Et c’est justement cela que l’on m’empêche aujourd’hui d’accomplir
non seulement parce qu’un Etat laïc nous l’impose, et de quel droit, mais en
plus parce que nos Evêques se font le
‘bras armé’ de ce pouvoir contre les prêtres et les fidèles. Il paraît, à
entendre l’Archevêque, qu’un des grands vecteurs de la propagation du virus est
la communion dans la bouche. Outre le fait qu’aucune étude scientifique n’est
venue à ce jour apporter la preuve de cette affirmation, il me semble très détestable qu’un Pasteur jette le discrédit non
seulement sur une pratique multiséculaire et respectée par de saintes âmes
aujourd’hui comme hier (je ne noterai que Ste Mère Térésa et St Jean Paul II),
mais qui, en plus, est une loi universelle de l’Eglise, la communion dans la
main n’étant à ce jour qu’un indult. Or une décision épiscopale locale ne
peut remettre en cause une loi universelle de l’Eglise, à moins que l’autorité
supérieure ne l’approuve, en l’occurrence le Pape par l’intermédiaire du Préfet
du Culte divin, le Cardinal Robert Sarah, ce qui ne me semble pas avoir été le
cas.
Mais ce «non possumus»
je le clame également lorsque je constate votre
quasi réprobation des nombreux rassemblements qui ont lieu ces jours-ci, notamment
devant certaines de vos cathédrales, pour demander le retour de la Messe.
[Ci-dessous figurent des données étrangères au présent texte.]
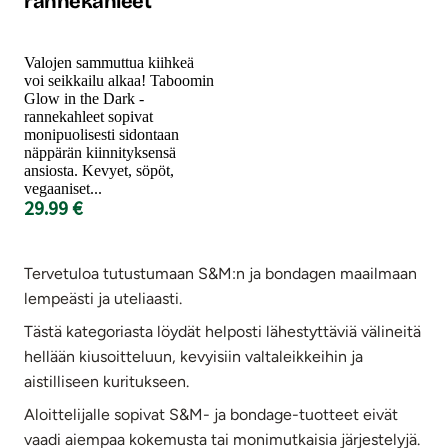
rannekahleet
Valojen sammuttua kiihkeä
voi seikkailu alkaa! Taboomin
Glow in the Dark -
rannekahleet sopivat
monipuolisesti sidontaan
näppärän kiinnityksensä
ansiosta. Kevyet, söpöt,
vegaaniset...
29.99 €
Tervetuloa tutustumaan S&M:n ja bondagen maailmaan
lempeästi ja uteliaasti.
Tästä kategoriasta löydät helposti lähestyttäviä välineitä
hellään kiusoitteluun, kevyisiin valtaleikkeihin ja
aistilliseen kuritukseen.
Aloittelijalle sopivat S&M- ja bondage-tuotteet eivät
vaadi aiempaa kokemusta tai monimutkaisia järjestelyjä.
Et pour vous donner bonne conscience, vous dites: «Ce sont les traditionalistes». Mais quand aurez-vous fini de
diviser le Troupeau qui vous est confié? Non,
ce ne sont pas des traditionalistes, voire même des intégristes pour certains,
mais des catholiques. Car je suis prêtre et Curé d’une paroisse tout à fait
ordinaire de France et je sais que nombre de mes paroissiens sont à prier
devant la cathédrale de mon Diocèse. Mais à vous entendre, traiter aujourd’hui quelqu’un de traditionaliste, c’est en fait
simplement dire qu’il est catholique! Oui, vous êtes en train de diviser
profondément l’Eglise encore plus qu’elle ne l’est, en montant les
catholiques les uns contre les autres, comme s’il y avait d’un côté les bons :
ceux qui ne disent rien et restent sagement chez eux; et les mauvais, qui
braillent en récitant le chapelet devant les églises pour réclamer un droit
qui, non seulement est constitutionnel dans notre pays, mais qui surtout est
essentiel pour un croyant. Dans cette affaire, il n’y a ni bon ni mauvais dans
la mesure où chacun agit selon sa conscience. Et pour une fois que les laïcs prennent les choses en main dans le domaine
qui est le leur, on leur dit de se taire. Cléricalisme quand tu nous tiens !
«Non possumus.» Je le
dis aux gouvernants de notre pauvre pays. Je ne sais ce que nous réserve le
gouvernement qui en prend tellement à son aise avec nos libertés (et je pense
en ces heures à tous ces Français qui souffrent, non d’un virus, mais d’une
situation de laquelle ils ne se relèveront pas et que je risque avec mes
confrères de retrouver dans les cercueils après leur suicide, ce qui est déjà
le cas). Mais je le dis surtout à nos Evêques: pourquoi n’avoir pas rappelé fermement à ces gouvernants que
l’Essentiel ne se trouve ni dans l’argent ni dans la nourriture, mais dans le
Ciel ? Et de l’avoir rappelé sans crainte des rugissements des médias,
voire d’une inévitable incompréhension. Mais depuis l’Incarnation, le Christ est la pierre sur laquelle on
achoppe. Il sera toujours un signe de contradiction et encore plus lorsque l’on
s’éloigne de la Vérité. La solennité du Christ Roi est là pour nous le
rappeler.
Oui c’est un prêtre qui n’en peut plus, sans être désespéré, qui
vous envoie ce cri. Et l’époque est
telle qu’il ne peut signer ce cri sans risque, non pour sa carrière, mais pour
ne pas devoir un jour finir dans le cercueil de la même façon que ceux évoqués
plus haut, même s’il sait qu’il doit se préparer chaque jour à la grande
rencontre avec l’Autre, avec l’Essentiel, en espérant que le divin Roi lui
dira: «Ce que tu as fait à l’un de ces
petits, c’est à moi que tu l’as fait.»